Ferguson, Missouri. Cleveland, Ohio. Staten Island, New York. Eutawville, South Carolina.
In each place, individuals - all unarmed except for a child carrying a pellet gun - died at the hands of police officers. All of the dead were black. The officers involved, white.
To many Americans, it feels like a national tidal wave. Yet no firm statistics can say whether this spate of officer-involved deaths is a growing trend or simply a series of coincidences generating a deafening buzz in news reports and social media.
"We have a huge scandal in that we don't have an accurate count of the number of people who die in police custody," said Samuel Walker, emeritus professor of criminal justice at the University of Nebraska at Omaha and a leading scholar on policing and civil liberties. "That's outrageous."
There are some raw numbers, but they are of limited value.
The FBI's Uniform Crime Reports, for instance, track justifiable police homicides - there were 1,688 between 2010 and 2013 - but the statistics rely on voluntary reporting by local law enforcement agencies and are incomplete. Circumstances of the deaths, and other information such as age and race, also are not required.
The Wall Street Journal, detailing its own examination of officer-involved deaths at 105 of the nation's 110 largest police departments, reported last week that federal data failed to include or mislabeled hundreds of fatal police encounters.
Put simply: It's hard to know for certain what is happening on the ground.
"We want a comprehensive picture . . . so people can be aware of what really goes on, and not the claptrap put out by people with agendas," says David Klinger, a professor of criminology at the University of Missouri-St. Louis who has studied use of deadly force and hopes to get funding for a pilot project that could provide better national statistics.
To those who have taken to the streets to protest, that lack of context is almost beside the point.
"These are communities that have been living for generations under the yoke of what has felt like an occupying force," says Phillip Atiba Goff, co-founder of UCLA's Center for Policing Equity. "And regardless of what any of the stats are ever going to say, if we don't address the reality of that experience, then we're shooting ourselves in the foot in our attempts to make good on our promise of democratic principles."

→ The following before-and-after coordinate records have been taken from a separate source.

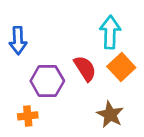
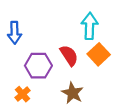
brown star: (110, 115) -> (72, 93), moved
orange cross: (28, 116) -> (22, 94), turned -35

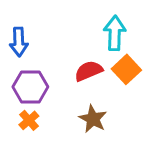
red semicircle: (69, 55) -> (89, 71), turned -80
purple hexagon: (38, 66) -> (30, 87), moved

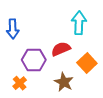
orange square: (126, 69) -> (87, 63), moved
purple hexagon: (30, 87) -> (34, 60), moved

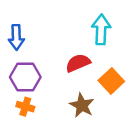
purple hexagon: (34, 60) -> (25, 77), moved
orange cross: (20, 83) -> (25, 107), turned -32

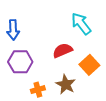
cyan arrow: (101, 30) -> (81, 24), turned -40
orange cross: (25, 107) -> (38, 90), moved, turned -32

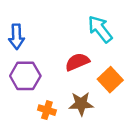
brown star: (66, 84) -> (81, 104), turned -30
orange cross: (38, 90) -> (47, 110), turned 32

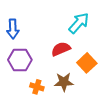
cyan arrow: (100, 29) -> (79, 23), turned 80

The high-profile cases have erupted one after the other.
On July 17, Eric Garner, 43, died after officers tried to arrest him on suspicion of selling untaxed cigarettes on a New York City street. Cellphone video captured the scene as one officer wrapped his arm around Garner's neck, and Garner repeatedly pleaded, "I can't breathe."

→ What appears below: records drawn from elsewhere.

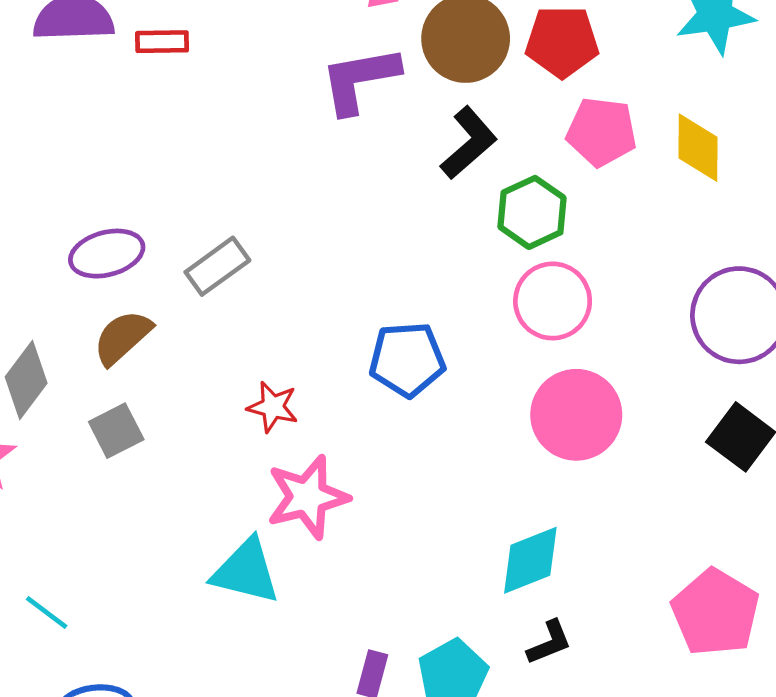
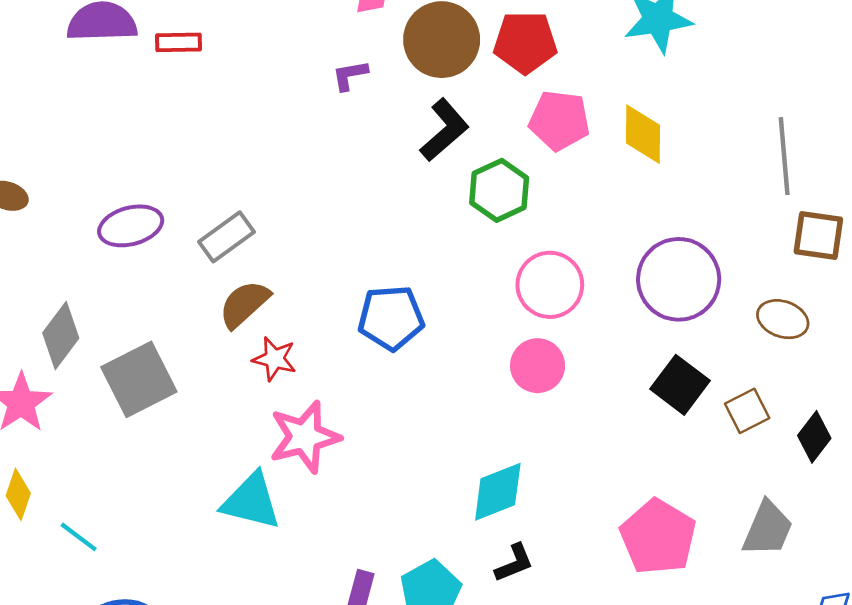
purple L-shape: (360, 80) -> (350, 75), size x0.5
pink circle: (553, 301) -> (550, 285), moved
brown semicircle: (123, 337) -> (244, 304), moved
pink circle: (576, 415) -> (538, 366), size x0.7
gray square: (116, 431) -> (139, 379), size x1.6

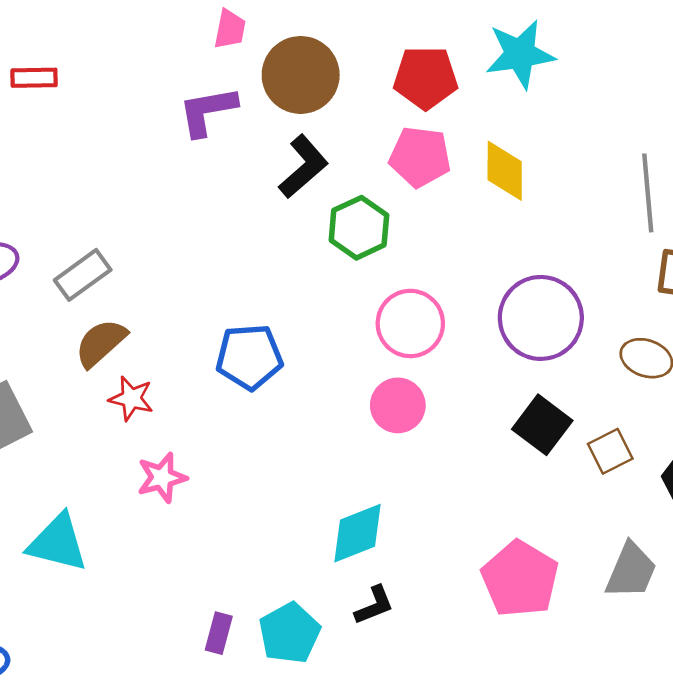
red pentagon: (525, 42) -> (426, 78), moved
purple L-shape: (350, 75) -> (208, 111), size x1.6
pink star: (305, 437) -> (162, 478), size x0.7
cyan triangle: (251, 501) -> (58, 543), moved

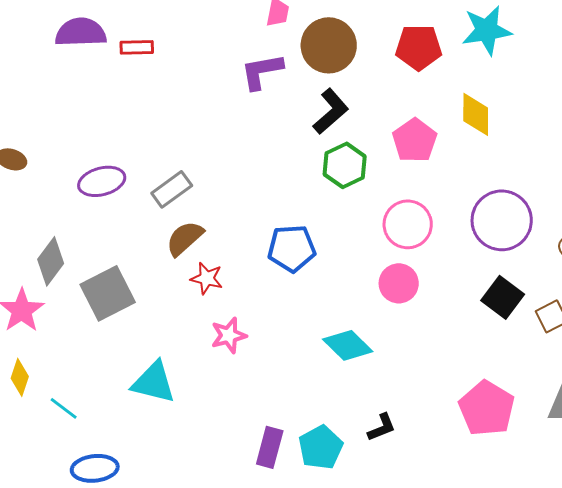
pink pentagon: (420, 157) -> (415, 140), moved, turned 30
green hexagon: (359, 228) -> (345, 165), moved
cyan diamond: (358, 533) -> (348, 345), moved, turned 66
purple rectangle: (219, 633) -> (270, 447), size x1.4

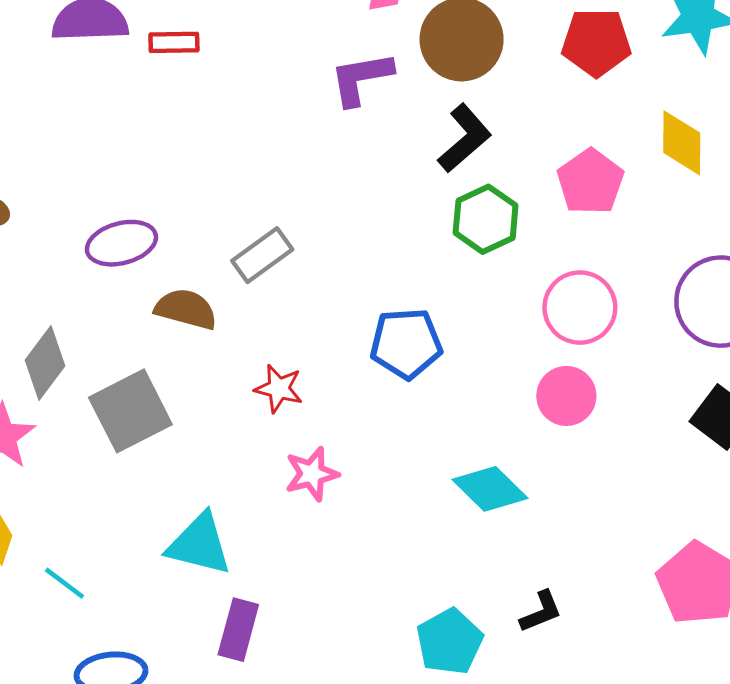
gray rectangle: (172, 189) -> (262, 255), moved
brown semicircle: (185, 238) -> (186, 309), moved, turned 57
purple rectangle: (270, 447) -> (238, 630), moved

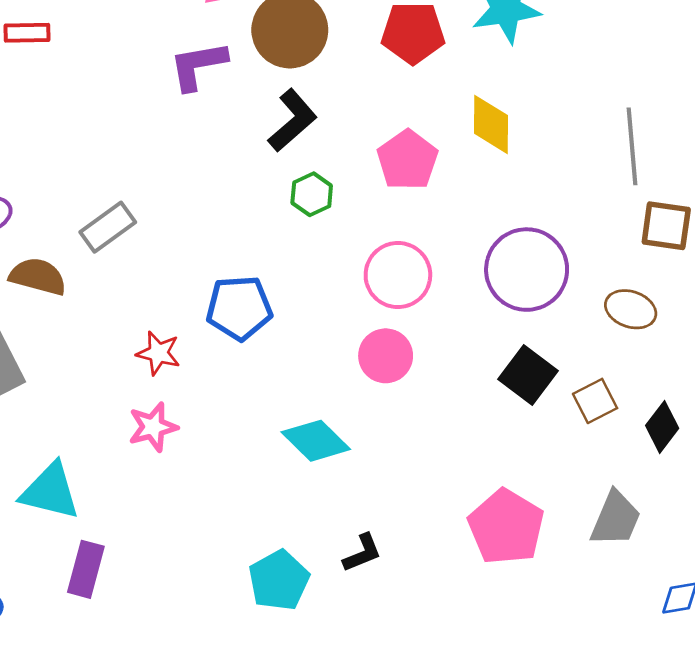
green hexagon: (486, 219) -> (312, 194), size x0.7
red star: (279, 388) -> (158, 353), moved

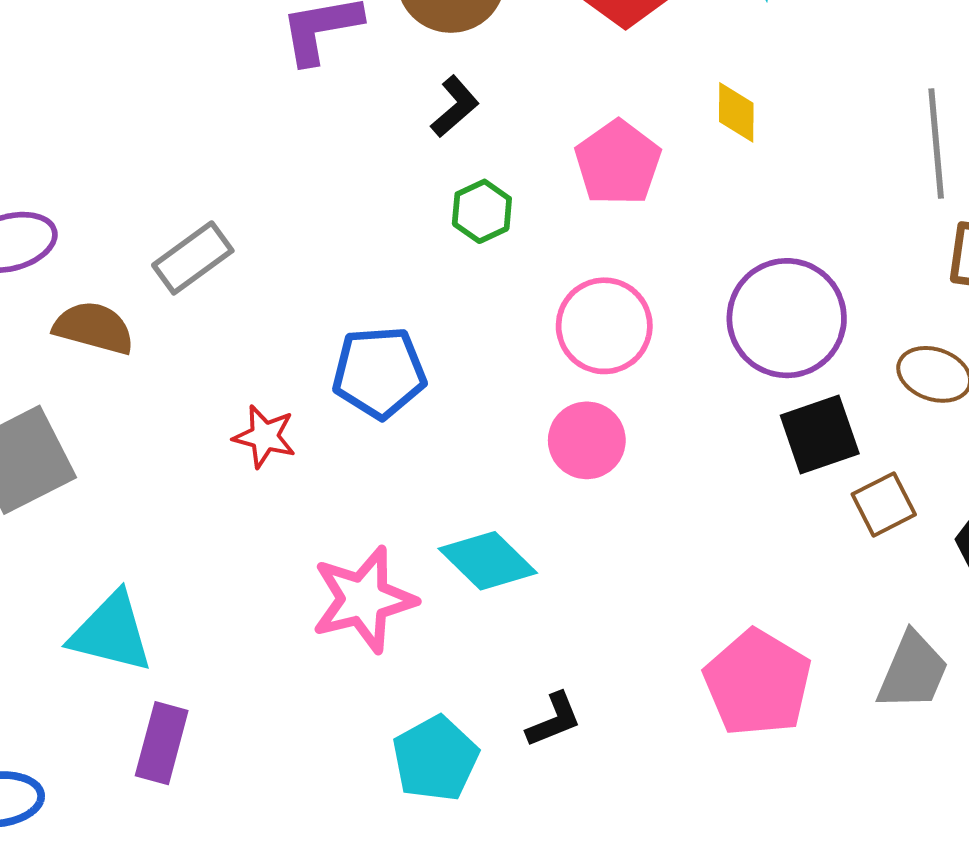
black L-shape: (293, 120) -> (455, 107), size x0.7
yellow diamond: (491, 124) -> (736, 112), size x0.7
black square: (528, 375) -> (820, 435), moved, turned 34
pink star: (153, 427) -> (364, 600), moved, size x1.5

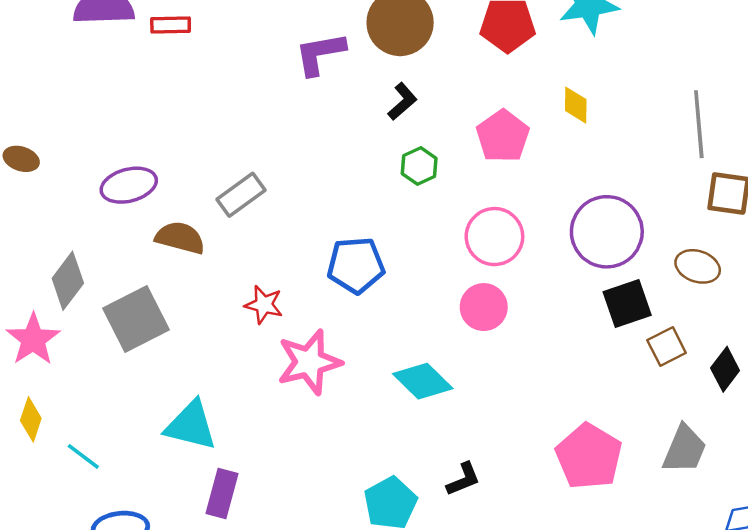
red star: (265, 436) -> (264, 305), moved
pink star: (364, 600) -> (309, 362), moved

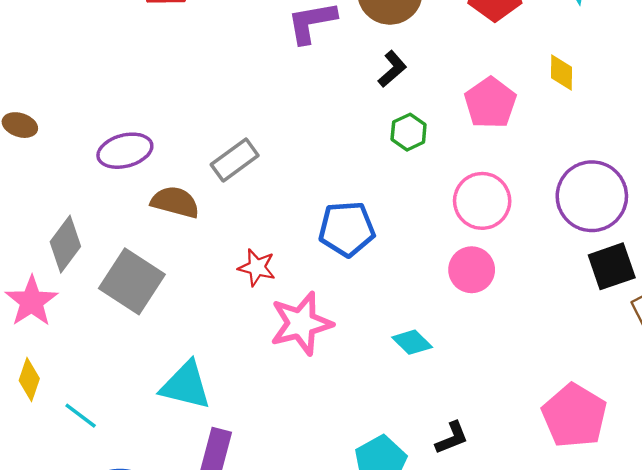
gray square: (136, 319) -> (132, 281), turned -30
cyan diamond: (423, 381) -> (412, 342), size x0.7

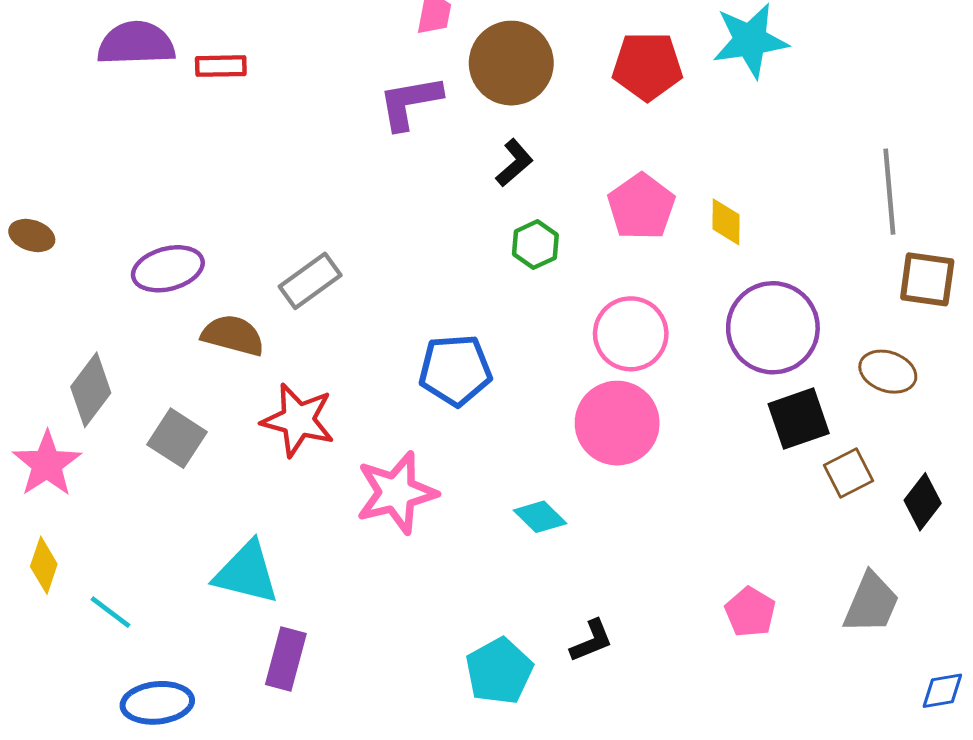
yellow diamond: (561, 73) -> (726, 222), moved
red star: (257, 267) -> (298, 420), moved, size x1.5
pink circle: (472, 270) -> (617, 423), size x1.4
gray square: (132, 281) -> (177, 438), size x0.7
pink pentagon: (574, 416) -> (750, 612), size x0.6

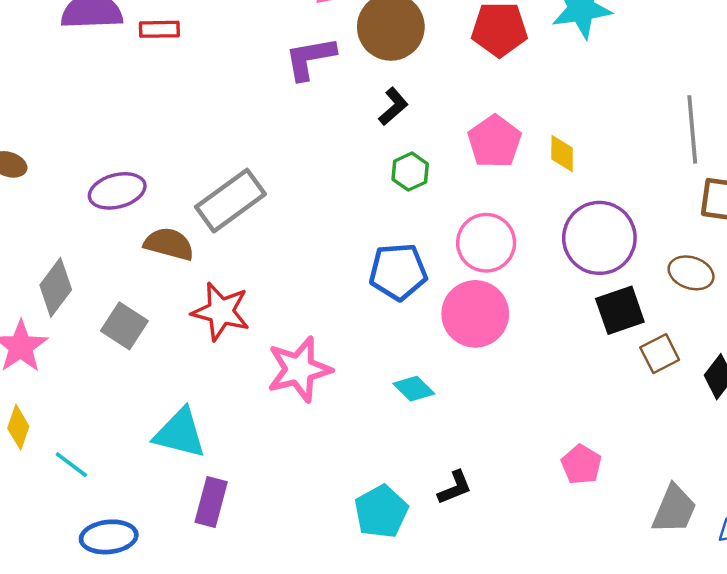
gray rectangle: (310, 281) -> (230, 201), size x1.4
blue pentagon: (455, 370) -> (398, 272), moved
gray trapezoid: (871, 603) -> (674, 509), moved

Tensions escalated on Aug. 9, when Officer Darren Wilson fatally shot Michael Brown, an unarmed, 18-year-old, in the St. Louis suburb of Ferguson.
On Nov. 22, a Cleveland officer shot and killed Tamir Rice, 12, after responding to reports of an armed man at a city park. Rice had been holding a pellet gun.

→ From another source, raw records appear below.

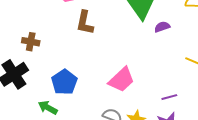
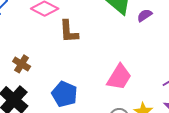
brown cross: (31, 42) -> (22, 64), turned 36

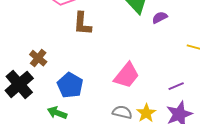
brown cross: (22, 64) -> (38, 58), moved

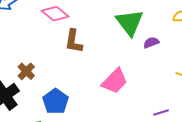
pink trapezoid: (127, 75) -> (115, 81), moved

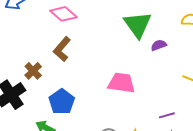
brown L-shape: (74, 41) -> (62, 49), moved, turned 30
pink trapezoid: (115, 81) -> (121, 83), turned -128

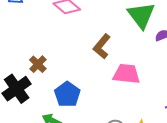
brown L-shape: (62, 49) -> (102, 46), moved

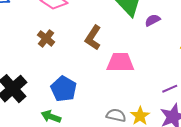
brown cross: (38, 64) -> (46, 38), moved

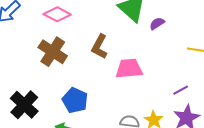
brown cross: (46, 38) -> (53, 52), size x1.6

Two days later, officials announced that a grand jury had declined to return an indictment in the Brown case. Fires from the resulting protests in Ferguson had barely stopped smoldering when word came there would be no charges against the officer in New York City. Again, angry protesters marched.
Then a grand jury in Orangeburg County, S.C., returned a murder indictment Wednesday against a former small-town police chief in the May 2011 shooting death of an unarmed black man.
Richard Combs, who was the sole officer for the town of Eutawville, had been charged with official misconduct for shooting Bernard Bailey, who had come to the town hall to argue about a ticket his daughter had received. Combs' attorney questioned prosecutor David Pascoe's motives in seeking the murder charge.
"He's trying to make it racial, because his timing is perfect," John O'Leary said. "He's got all the national issues going on, so they want to drag him [Combs] in and say, 'Look what a great community we are here, because we're going to put a police officer who was doing his job in jail for 30 years.' That's wrong."
Walker, coauthor of the book The Color of Justice: Race, Ethnicity, and Crime in America, says much of the anger out there comes from years of conflict between black neighborhoods and law enforcement. "Within the African American community, there has been an experience of disrespect, offensive language, mistreatment in terms of stops and so on," he says. "And there's a sense that the police are out to get them."
It's not just the killings that have minority communities "fed up," says Inimai Chettiar of the New York University law school's Brennan Center for Justice.
"African American communities are tired of being over-policed, over-prosecuted, sent to prison, having men taken away from their communities, having families broken," says Chettiar, director of the center's Justice Program. "I think there's much more than just an instinctual sense that there is something amiss in these communities. I think people are tired of 'tough on crime.' "
Whether such incidents are on the rise, says Walker, "we're certainly more aware."
Goff has begun work on creating a policing database, with funding from the Department of Justice, the National Science Foundation, and private groups.